● **Requirement**
Every record below must be retyped exactly, with the pictures left out.

● **Extracted material**
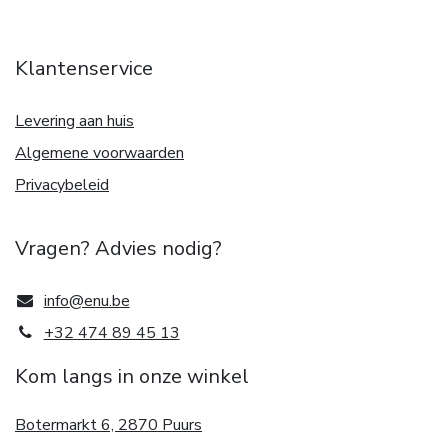
Klantenservice
Levering aan huis
Algemene voorwaarden
Privacybeleid
Vragen? Advies nodig?
info@enu.be
+32 474 89 45 13
Kom langs in onze winkel
Botermarkt 6, 2870 Puurs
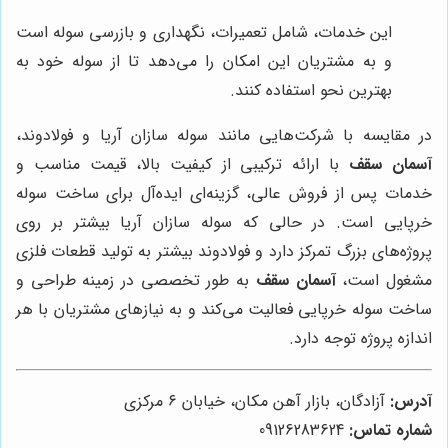
این خدمات، شامل تعمیرات، نگهداری و بازرسی سوله است
و به مشتریان این امکان را می‌دهد تا از سوله خود به
بهترین نحو استفاده کنند.
در مقایسه با شرکت‌هایی مانند سوله سازان آریا و فولادوند،
آسمان سقف
با ارائه ترکیبی از کیفیت بالا، قیمت مناسب و
خدمات پس از فروش عالی، گزینه‌ای ایده‌آل برای ساخت سوله
خرپایی است. در حالی که سوله سازان آریا بیشتر بر روی
پروژه‌های بزرگ تمرکز دارد و فولادوند بیشتر به تولید قطعات فلزی
مشغول است،
آسمان سقف
به طور تخصصی در زمینه طراحی و
ساخت سوله خرپایی فعالیت می‌کند و به نیازهای مشتریان با هر
اندازه پروژه توجه دارد.
آدرس:
آزادگان، بازار آهن مکان، خیابان ۶ مرکزی
شماره تماس:
09126283624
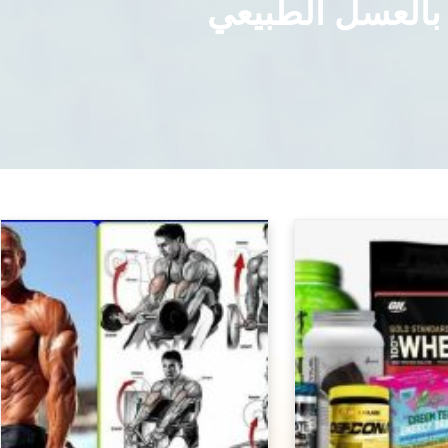
 بالعسل الطبيعي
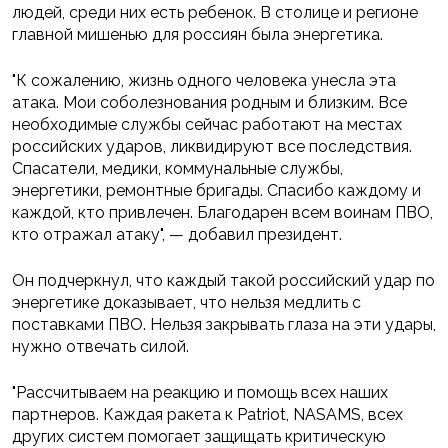
людей, среди них есть ребенок. В столице и регионе
главной мишенью для россиян была энергетика.
"К сожалению, жизнь одного человека унесла эта
атака. Мои соболезнования родным и близким. Все
необходимые службы сейчас работают на местах
российских ударов, ликвидируют все последствия.
Спасатели, медики, коммунальные службы,
энергетики, ремонтные бригады. Спасибо каждому и
каждой, кто привлечен. Благодарен всем воинам ПВО,
кто отражал атаку", — добавил президент.
Он подчеркнул, что каждый такой российский удар по
энергетике доказывает, что нельзя медлить с
поставками ПВО. Нельзя закрывать глаза на эти удары,
нужно отвечать силой.
"Рассчитываем на реакцию и помощь всех наших
партнеров. Каждая ракета к Patriot, NASAMS, всех
других систем помогает защищать критическую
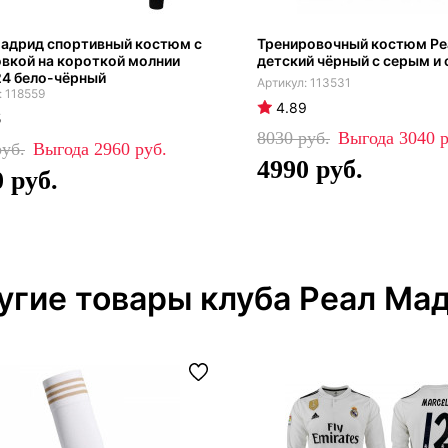
Мадрид спортивный костюм с
Тренировочный костюм Ре
вкой на короткой молнии
детский чёрный с серым и
24 бело-чёрный
113531
118559
4.89
5
8030
3040
2960
4990
0
угие товары клуба Реал Ма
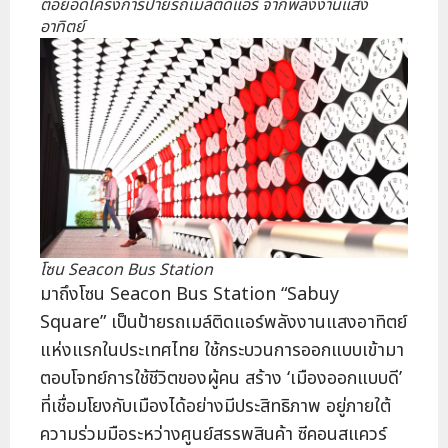
ต่อยอดโครงการป้ายรถเมล์ติดแอร์ จากพลังงานแสง
อาทิตย์
โซน Seacon Bus Station
มาถึงโซน Seacon Bus Station “Sabuy
Square” เป็นป้ายรถเมล์ติดแอร์พลังงานแสงอาทิตย์
แห่งแรกในประเทศไทย ใช้กระบวนการออกแบบเข้ามา
ตอบโจทย์การใช้ชีวิตของผู้คน สร้าง ‘เมืองออกแบบดี’
ที่เชื่อมโยงกับเมืองได้อย่างมีประสิทธิภาพ อยู่ภายใต้
ความร่วมมือระหว่างศูนย์สรรพสินค้า ซีคอนสแควร์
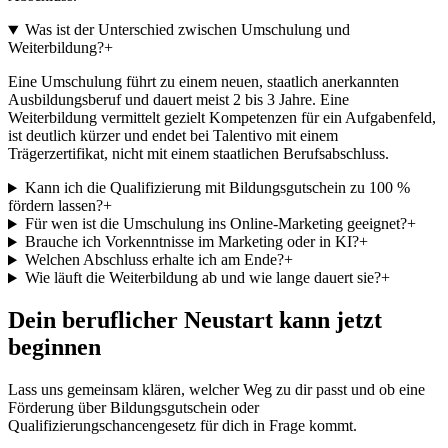
Was ist der Unterschied zwischen Umschulung und
Weiterbildung?
+
Eine Umschulung führt zu einem neuen, staatlich anerkannten
Ausbildungsberuf und dauert meist 2 bis 3 Jahre. Eine
Weiterbildung vermittelt gezielt Kompetenzen für ein Aufgabenfeld,
ist deutlich kürzer und endet bei Talentivo mit einem
Trägerzertifikat, nicht mit einem staatlichen Berufsabschluss.
Kann ich die Qualifizierung mit Bildungsgutschein zu 100 %
fördern lassen?
+
Für wen ist die Umschulung ins Online-Marketing geeignet?
+
Brauche ich Vorkenntnisse im Marketing oder in KI?
+
Welchen Abschluss erhalte ich am Ende?
+
Wie läuft die Weiterbildung ab und wie lange dauert sie?
+
Dein beruflicher Neustart kann jetzt
beginnen
Lass uns gemeinsam klären, welcher Weg zu dir passt und ob eine
Förderung über Bildungsgutschein oder
Qualifizierungschancengesetz für dich in Frage kommt.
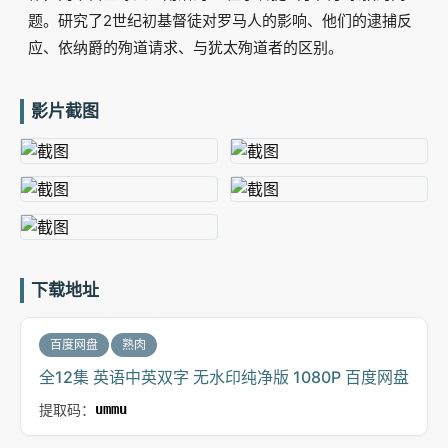
题。研究了2世纪初基督徒对罗马人的影响、他们的逮捕反
应、依纳爵的殉道请求、与犹太殉道者的区别。
影片截图
下载地址
百度网盘
熟肉
全12集 英语中英双字 无水印纯净版 1080P 百度网盘
提取码：
ummu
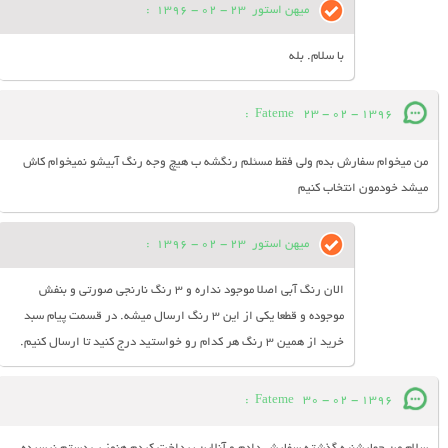
میهن استور
23 - 02 - 1396
:
با سلام. بله
:
Fateme
23 - 02 - 1396
من میخوام سفارش بدم ولی فقط مسئلم رنگشه ب هیچ وجه رنگ آبیشو نمیخوام کاش
میشد خودمون انتخاب کنیم
میهن استور
23 - 02 - 1396
:
الان رنگ آبی اصلا موجود نداره و 3 رنگ نارنجی صورتی و بنفش
موجوده و قطعا یکی از این 3 رنگ ارسال میشه. در قسمت پیام سبد
خرید از همین 3 رنگ هر کدام رو خواستید درج کنید تا ارسال کنیم.
:
Fateme
30 - 02 - 1396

● **Worked solution**
Klantenservice
Levering aan huis
Algemene voorwaarden
Privacybeleid
Vragen? Advies nodig?
info@enu.be
+32 474 89 45 13
Kom langs in onze winkel
Botermarkt 6, 2870 Puurs
این خدمات، شامل تعمیرات، نگهداری و بازرسی سوله است
و به مشتریان این امکان را می‌دهد تا از سوله خود به
بهترین نحو استفاده کنند.
در مقایسه با شرکت‌هایی مانند سوله سازان آریا و فولادوند،
آسمان سقف
با ارائه ترکیبی از کیفیت بالا، قیمت مناسب و
خدمات پس از فروش عالی، گزینه‌ای ایده‌آل برای ساخت سوله
خرپایی است. در حالی که سوله سازان آریا بیشتر بر روی
پروژه‌های بزرگ تمرکز دارد و فولادوند بیشتر به تولید قطعات فلزی
مشغول است،
آسمان سقف
به طور تخصصی در زمینه طراحی و
ساخت سوله خرپایی فعالیت می‌کند و به نیازهای مشتریان با هر
اندازه پروژه توجه دارد.
آدرس:
آزادگان، بازار آهن مکان، خیابان ۶ مرکزی
شماره تماس:
09126283624
 بالعسل الطبيعي
людей, среди них есть ребенок. В столице и регионе
главной мишенью для россиян была энергетика.
"К сожалению, жизнь одного человека унесла эта
атака. Мои соболезнования родным и близким. Все
необходимые службы сейчас работают на местах
российских ударов, ликвидируют все последствия.
Спасатели, медики, коммунальные службы,
энергетики, ремонтные бригады. Спасибо каждому и
каждой, кто привлечен. Благодарен всем воинам ПВО,
кто отражал атаку", — добавил президент.
Он подчеркнул, что каждый такой российский удар по
энергетике доказывает, что нельзя медлить с
поставками ПВО. Нельзя закрывать глаза на эти удары,
нужно отвечать силой.
"Рассчитываем на реакцию и помощь всех наших
партнеров. Каждая ракета к Patriot, NASAMS, всех
других систем помогает защищать критическую
Мадрид спортивный костюм с
Тренировочный костюм Ре
вкой на короткой молнии
детский чёрный с серым и
24 бело-чёрный
113531
118559
4.89
5
8030
3040
2960
4990
0
угие товары клуба Реал Ма
ต่อยอดโครงการป้ายรถเมล์ติดแอร์ จากพลังงานแสง
อาทิตย์
โซน Seacon Bus Station
มาถึงโซน Seacon Bus Station “Sabuy
Square” เป็นป้ายรถเมล์ติดแอร์พลังงานแสงอาทิตย์
แห่งแรกในประเทศไทย ใช้กระบวนการออกแบบเข้ามา
ตอบโจทย์การใช้ชีวิตของผู้คน สร้าง ‘เมืองออกแบบดี’
ที่เชื่อมโยงกับเมืองได้อย่างมีประสิทธิภาพ อยู่ภายใต้
ความร่วมมือระหว่างศูนย์สรรพสินค้า ซีคอนสแควร์
Was ist der Unterschied zwischen Umschulung und
Weiterbildung?
+
Eine Umschulung führt zu einem neuen, staatlich anerkannten
Ausbildungsberuf und dauert meist 2 bis 3 Jahre. Eine
Weiterbildung vermittelt gezielt Kompetenzen für ein Aufgabenfeld,
ist deutlich kürzer und endet bei Talentivo mit einem
Trägerzertifikat, nicht mit einem staatlichen Berufsabschluss.
Kann ich die Qualifizierung mit Bildungsgutschein zu 100 %
fördern lassen?
+
Für wen ist die Umschulung ins Online-Marketing geeignet?
+
Brauche ich Vorkenntnisse im Marketing oder in KI?
+
Welchen Abschluss erhalte ich am Ende?
+
Wie läuft die Weiterbildung ab und wie lange dauert sie?
+
Dein beruflicher Neustart kann jetzt
beginnen
Lass uns gemeinsam klären, welcher Weg zu dir passt und ob eine
Förderung über Bildungsgutschein oder
Qualifizierungschancengesetz für dich in Frage kommt.
题。研究了2世纪初基督徒对罗马人的影响、他们的逮捕反
应、依纳爵的殉道请求、与犹太殉道者的区别。
影片截图
下载地址
百度网盘
熟肉
全12集 英语中英双字 无水印纯净版 1080P 百度网盘
提取码：
ummu
میهن استور
23 - 02 - 1396
:
با سلام. بله
:
Fateme
23 - 02 - 1396
من میخوام سفارش بدم ولی فقط مسئلم رنگشه ب هیچ وجه رنگ آبیشو نمیخوام کاش
میشد خودمون انتخاب کنیم
میهن استور
23 - 02 - 1396
:
الان رنگ آبی اصلا موجود نداره و 3 رنگ نارنجی صورتی و بنفش
موجوده و قطعا یکی از این 3 رنگ ارسال میشه. در قسمت پیام سبد
خرید از همین 3 رنگ هر کدام رو خواستید درج کنید تا ارسال کنیم.
:
Fateme
30 - 02 - 1396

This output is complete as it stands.